Relationship Between Adjacency Matrices and Super \( a, d )\-edge-antimagic-total Labeling of Graphs

Kiki A. Sugeng1,2, Mirka Miller2
1School of Information Technology and Mathematical Sciences, University of Ballarat, VIC 3353, Australia
2Department of Mathematics, University of Indonesia, Depok 16424, Indonesia

Abstract

Let \( G = G(v, e) \) be a finite simple graph with \( v \) vertices and \( e \) edges. An \((a, d)\)-\text{edge-antimagic-vertex} (EAV) \text{labeling} is a one-to-one mapping \( f: V(G) \to \{1, 2, \ldots, v\} \) such that for every edge \( xy \in E(G) \), the edge-weight set

\[
\{f(x) + f(y) \mid xy \in E(G)\} = \{a, a+d, a+2d, \ldots, a+(e-1)d\}
\]

for some positive integers \( a \) and \( d \).
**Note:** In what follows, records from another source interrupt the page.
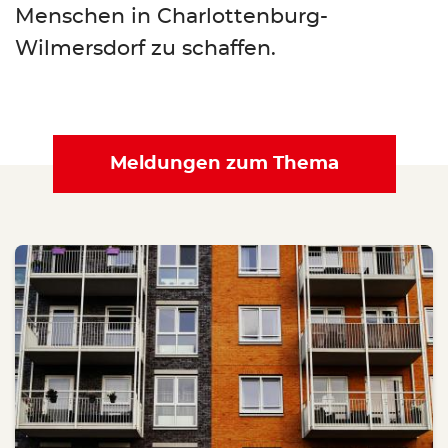
Menschen in Charlottenburg-
Wilmersdorf zu schaffen.
Meldungen zum Thema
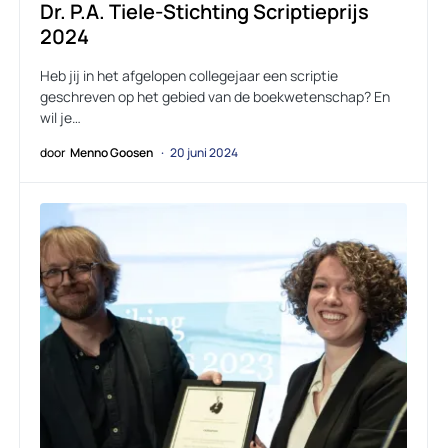
Dr. P.A. Tiele-Stichting Scriptieprijs
2024
Heb jij in het afgelopen collegejaar een scriptie
geschreven op het gebied van de boekwetenschap? En
wil je…
door
Menno Goosen
20 juni 2024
An \((a, d)\)-\text{edge-antimagic-total labeling} is a one-to-one mapping \( f: V(G) \cup E(G) \to \{1, 2, \ldots, v+e\} \) with the property that for every edge \( xy \in E(G) \),

\[
\{f(x) + f(y) + f(xy) \mid xy \in E(G)\} = \{a, a+d, a+2d, \ldots, a+(e-1)d\}.
\]

This labeling is called \text{super \((a, d)\)-edge-antimagic total labeling} if \( f(V(G)) = \{1, 2, \ldots, v\} \). In this paper, we investigate the relationship between the adjacency matrix, \((a, d)\)-edge-antimagic vertex labeling, and super \((a, d)\)-edge-antimagic total labeling, and show how to manipulate this matrix to construct new \((a, d)\)-edge-antimagic vertex labelings and new super \((a, d)\)-edge-antimagic total graphs.